Je suis d'accord avec les autres, mais j'ai une autre question pour aller plus loin:

_Une de mes amies_,  c'est sûrement correcte. parce qu'il signifie les féminins (une et amies)

et 

_Une de mes amis_, c'est aussi correcte je crois, et quelqu'un peut me confirmer ?     
ex:  Une de mes amis est plus gentille que les autres.


----------



## Maître Capello

Non, c'est soit _un de mes amis_, soit _un*e* de mes ami*e*s_.


----------



## rustispring

Si je veux écrire "one (a female) of my friends (all friends, male and female)" est il correct de mettre "une de mes amis" en ce cas? Est-il possible de distinguer que l'amie est un fille, mes mes amis sont des garçons et des filles? Ou est-ce que je dois écrire "un de mes amis", même si c'est une fille dont je parle, et clarifier plus tard que c'est une fille?

Merci, et j'espère que c'était assez clair, ce que j'ai demandé


----------



## UKnight

Hello!

May I try to answer?

*The problem:*
Gender and Number are the keys of agreement in French grammar.
In this case, Number is set to Plural. We won't discuss about this, then.
We will deal with Genders.

*Theory:*
Rule 1: between feminine gender and masculine gender, *masculine gender* prevails (don't ask why, it's not important here).
Rule 2: even only *one* masculine gender word is found among a thousand feminine gender words, rule 1 remains the reference.
Rule 3: if gender is *undefined* or hard to find, rule 1 remains the reference.

The *plural masculine gender* of _Ami_ is _Ami__*s*_,
The _*plural feminine gender*_ of _Ami_ is _Ami*es*_.

*Application:*
_*Correct expressions are only theses*_:
Gender is exclusively masculine: _Un de mes amis_
Gender is exclusively feminine: _Un__*e*__ de mes ami__*e*__s_
Gender is undefined : _Un de mes amis_
Gender is masculine and feminine: _Un de mes amis_

_*Incorrect or tolerated expressions*_:
_Un de mes amies_ is NOT French whatever it looks like (sounds like _a boy is one of all these female friends_)
_Une de mes amis_ is *tolerated* (sounds like _a girl is one of these male friends_) in *some contexts*: willing to show the person is a woman, a girl...

Hope it helps someone.


----------



## Maître Capello

UKnight said:


> _Une de mes amis_ is *tolerated* (sounds like _a girl is one of these male friends_) in *some contexts*: willing to show the person is a woman, a girl...


I agree with your previous post but for the above-quoted excerpt: I would always consider _une de mes amis_ to be incorrect. You wrote “in some contexts.” Could you please mention a few of them? (I can't find any.)

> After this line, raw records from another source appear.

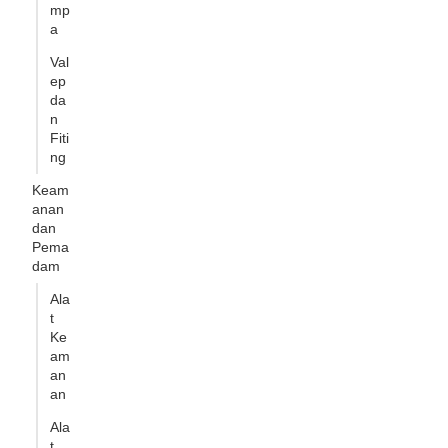
mp
a
Val
ep
da
n
Fiti
ng
Keam
anan
dan
Pema
dam
Ala
t
Ke
am
an
an
Ala
t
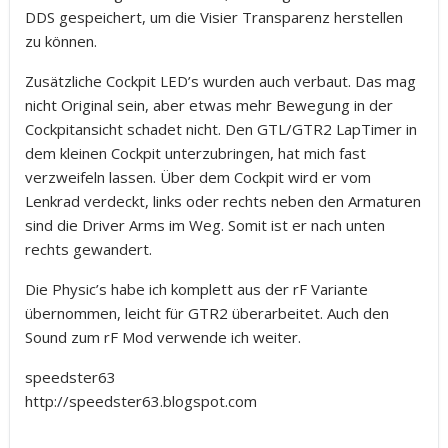
DDS gespeichert, um die Visier Transparenz herstellen
zu können.
Zusätzliche Cockpit LED’s wurden auch verbaut. Das mag
nicht Original sein, aber etwas mehr Bewegung in der
Cockpitansicht schadet nicht. Den GTL/GTR2 LapTimer in
dem kleinen Cockpit unterzubringen, hat mich fast
verzweifeln lassen. Über dem Cockpit wird er vom
Lenkrad verdeckt, links oder rechts neben den Armaturen
sind die Driver Arms im Weg. Somit ist er nach unten
rechts gewandert.
Die Physic’s habe ich komplett aus der rF Variante
übernommen, leicht für GTR2 überarbeitet. Auch den
Sound zum rF Mod verwende ich weiter.
speedster63
http://speedster63.blogspot.com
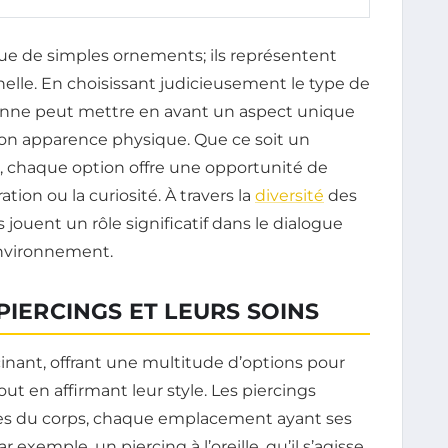
ue de simples ornements; ils représentent
elle. En choisissant judicieusement le type de
onne peut mettre en avant un aspect unique
on apparence physique. Que ce soit un
, chaque option offre une opportunité de
tion ou la curiosité. À travers la
diversité
des
 jouent un rôle significatif dans le dialogue
environnement.
PIERCINGS ET LEURS SOINS
cinant, offrant une multitude d’options pour
ut en affirmant leur style. Les piercings
ones du corps, chaque emplacement ayant ses
r exemple, un piercing à l’oreille, qu’il s’agisse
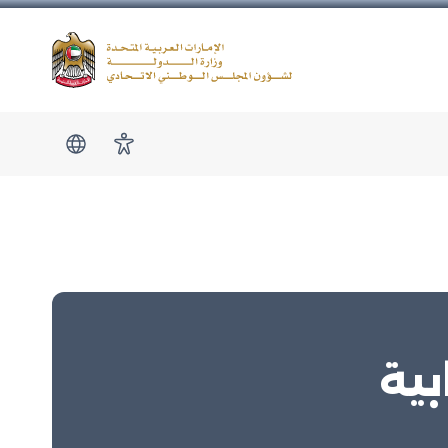
Logo
show submen
امكانية الوصول
بية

So, to answer rustispring's question, I would probably translate “one (a female) of my friends (all friends, male and female)” as _*une* de mes am*ie*s_ most of the time. It may however be also possible to say _*un* de mes am*i*s_ in some contexts.

About a female friend:
_C'est *un* de mes am*i*s._  (not idiomatic)
_C'est *une* de mes am*ie*s._ → Even if you have some male friends as well, she belongs to the sub-group of your female friends.
_Elle est l'*un* de mes am*i*s les plus proches._ → The masculine implies that she belongs to your close friends (both male and female).
_Elle est l'*une* de mes am*ie*s les plus proches._ → The feminine implies that you're talking about your close female friends only.


----------



## Nicomon

I agree with MC, as far as grammar is concerned. However « _*Elle *est *l'un *de mes amis _» sounds odd to my Quebecker ears.

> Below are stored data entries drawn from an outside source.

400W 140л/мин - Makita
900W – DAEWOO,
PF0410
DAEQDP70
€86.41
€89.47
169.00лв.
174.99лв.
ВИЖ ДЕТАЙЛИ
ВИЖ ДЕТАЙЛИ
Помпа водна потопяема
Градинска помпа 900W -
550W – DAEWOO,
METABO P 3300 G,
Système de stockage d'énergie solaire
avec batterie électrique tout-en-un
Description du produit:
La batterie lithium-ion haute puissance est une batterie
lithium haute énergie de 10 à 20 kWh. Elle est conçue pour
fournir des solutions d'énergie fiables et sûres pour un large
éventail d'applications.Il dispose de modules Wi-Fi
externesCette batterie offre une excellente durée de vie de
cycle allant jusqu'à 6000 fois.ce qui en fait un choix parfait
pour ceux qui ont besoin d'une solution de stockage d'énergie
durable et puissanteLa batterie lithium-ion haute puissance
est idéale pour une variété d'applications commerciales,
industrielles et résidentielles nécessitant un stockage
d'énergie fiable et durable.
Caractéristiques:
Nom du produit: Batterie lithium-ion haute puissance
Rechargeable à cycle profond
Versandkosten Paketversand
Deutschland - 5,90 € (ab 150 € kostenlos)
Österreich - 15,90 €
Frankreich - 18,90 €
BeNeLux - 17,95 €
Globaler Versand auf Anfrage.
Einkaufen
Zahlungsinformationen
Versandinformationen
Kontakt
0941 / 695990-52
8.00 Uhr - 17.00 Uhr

I'd probably word it differently to avoid the feminine/masculine issue. e.g. : 
- _Elle fait partie de mes meilleurs amis (de mon groupe d'amis) / Elle compte parmi mes meilleurs amis.
_
Now, if the sentence goes something like : - _One of my friends is moving to England / lives in France - _or any other following verb - one way around the issue could be : - _J'ai une amie qui déménage en Angleterre / vit en France, etc. _


----------



## CapnPrep

This is an area where I think tolerance should be offered generously, because the language simply doesn't provide a way to express the intended meaning clearly and precisely, and respect all grammatical rules at the same time. _Un de mes amis_ for a female may be correct from a grammatical point of view, but it is only just "tolerable" from a communicative point of view, and I wouldn't personally rank it much higher than _une de mes amis_ (which makes the opposite choice, to favor clarity of expression over strict grammar). 

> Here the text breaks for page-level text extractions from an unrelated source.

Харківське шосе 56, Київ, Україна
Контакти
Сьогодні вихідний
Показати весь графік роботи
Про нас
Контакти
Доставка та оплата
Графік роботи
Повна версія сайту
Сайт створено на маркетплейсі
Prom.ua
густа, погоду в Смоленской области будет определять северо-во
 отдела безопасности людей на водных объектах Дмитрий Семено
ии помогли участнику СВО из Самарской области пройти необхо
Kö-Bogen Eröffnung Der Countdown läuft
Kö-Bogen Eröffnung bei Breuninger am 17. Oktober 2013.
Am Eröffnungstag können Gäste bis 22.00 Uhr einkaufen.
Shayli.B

If you don't want to be simply tolerated, and risk people paying more attention to the form of your words than to their substance, then Nicomon's suggestion to change the phrasing is definitely the way to go.

See also:
one of my
one of the speakers present
You were one of the few people to get that question right
He mistook her for one of them
D'une de ses proches


----------



## UKnight

Maître Capello said:


> Could you please mention a few of them?


Well!
Don't be so Manichean, old friend!
Don't forget I said _"May I *try* to answer?"_.
*Tolerance* is the frontier between *Acceptability* and *Unacceptability*. I never said _une de mes amis_ is correct. In a personal point of view, I would never say this like that.

*The situation*:
Ten friends = one girl + nine boys. I would like to talk about the girl (one of my friends).
Imagine her name among these (alphabetical order) typical French women names: _Annie_, _Béatrice_, _Charlotte_, [...] , _Yvette_, _Zazie_ (_Zoé_ could be a men's name even though it is essentially a women's)

*Question*:
You would like to talk about *the* girl. What would you say?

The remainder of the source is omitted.